Cazenove Capital builds up European operations
Cazenove Capital Management is gradually expanding its European reach with new hirings and product launches.
Head of Wealth Management Mary-Anne Daly said the firm, with some £15.9bn assets (at end February 2012) under management, has developed a strong European business through its name and brand, attracting Continental European clients to its main base in London. But she is now looking at new opportunities in Europe itself.
The firm specialises in three key areas: UK and European equities, Fixed income and Multi-manager funds. “We don’t do a lot of marketing around Europe because we find most clients are happy to come here,” she said. “But some of our recent additions reflect a new business direction. We are increasingly interested in Europe, although keeping to our historical strengths in terms of location and asset management.”

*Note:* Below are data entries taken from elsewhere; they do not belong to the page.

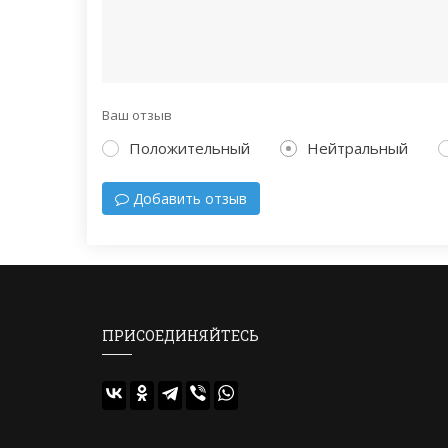
Ваш отзыв
Положительный
Нейтральный
Добавить отзыв
ПРИСОЕДИНЯЙТЕСЬ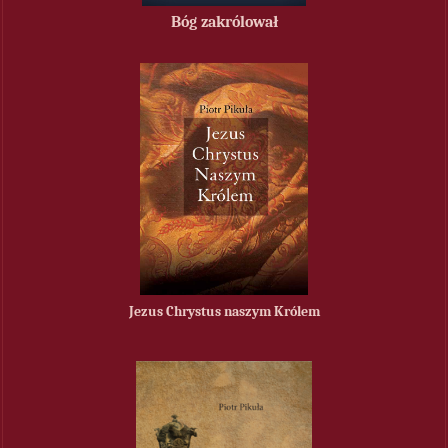
Bóg zakrólował
Jezus Chrystus naszym Królem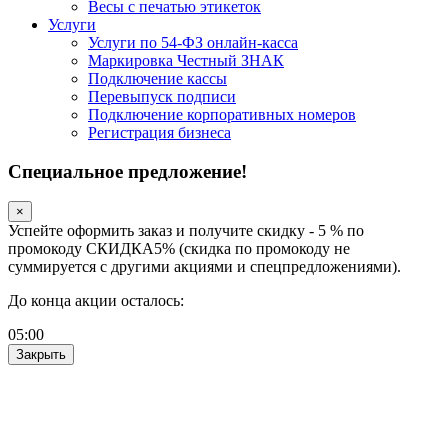
Весы с печатью этикеток
Услуги
Услуги по 54-ФЗ онлайн-касса
Маркировка Честный ЗНАК
Подключение кассы
Перевыпуск подписи
Подключение корпоративных номеров
Регистрация бизнеса
Специальное предложение!
×
Успейте оформить заказ и получите скидку - 5 % по
промокоду СКИДКА5% (скидка по промокоду не
суммируется с другими акциями и спецпредложениями).
До конца акции осталось:
05
:
00
Закрыть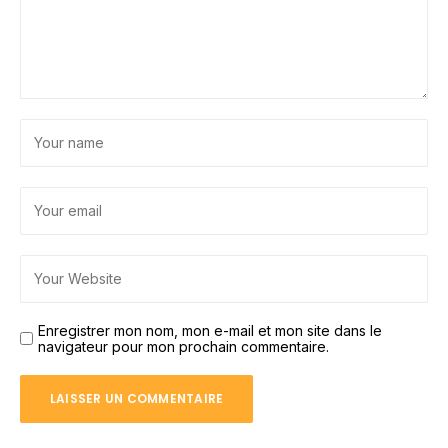
Enregistrer mon nom, mon e-mail et mon site dans le
navigateur pour mon prochain commentaire.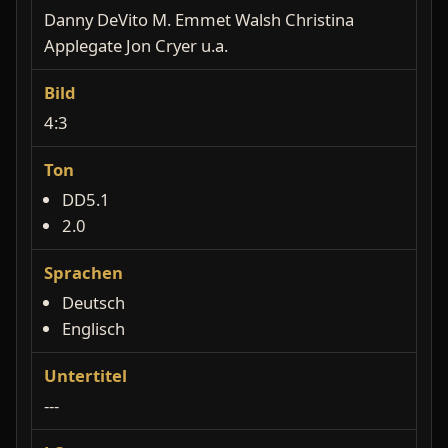
Danny DeVito M. Emmet Walsh Christina
Applegate Jon Cryer u.a.
Bild
4:3
Ton
DD5.1
2.0
Sprachen
Deutsch
Englisch
Untertitel
---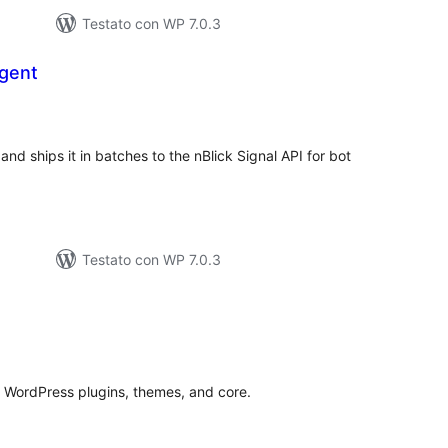
Testato con WP 7.0.3
Agent
lutazioni
tali
d ships it in batches to the nBlick Signal API for bot
Testato con WP 7.0.3
lutazioni
tali
WordPress plugins, themes, and core.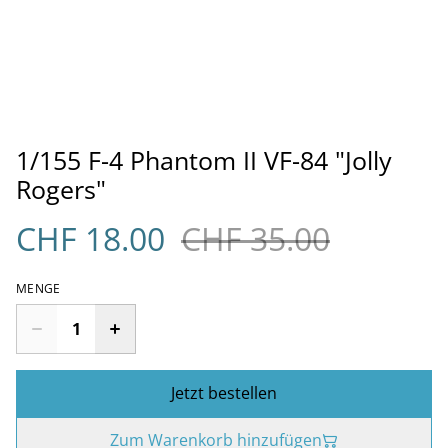
1/155 F-4 Phantom II VF-84 "Jolly
Rogers"
CHF 18.00
CHF 35.00
MENGE
Jetzt bestellen
Zum Warenkorb hinzufügen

Cazenove has been a recognised name in the region for nearly 200 years, with the investment bank supporting bases in Milan, Frankfurt and Paris. In 1988 the asset management business was incorporated separately, and in 2001 Cazenove changed from a partnership to a corporate. Four years later the fund management arm demerged to stand alone as Cazenove Capital Management.
Daly said the firm’s private client model had worked extremely well and there would be no fundamental business structure changes, but there is capacity to grow from its present size. London remains the firm’s base, and first stop for many clients because of the ease of access to the widest spectrum of asset classes and expertise.
Among recent hires, James Gladstone was appointed Director, Financial Planning in February, joining from UBS Wealth Management. In July last year Euan Dangerfield was brought in to head the private wealth management team in Jersey. He was previously managing director at highly regarded Asset Risk Consultants (ARC), and has been charged with growing the Jersey business and marketing Cazenove Capital’s wealth management services.
The focus on Jersey is a result of regulatory changes. “A lot of trust companies need to be serviced better, as financial planning is more relevant for them. With recent non domicile rules in the UK we had to rethink, and look at things in a different way,” said Daly, whose Wealth division represents some 75% of the firm’s assets under management.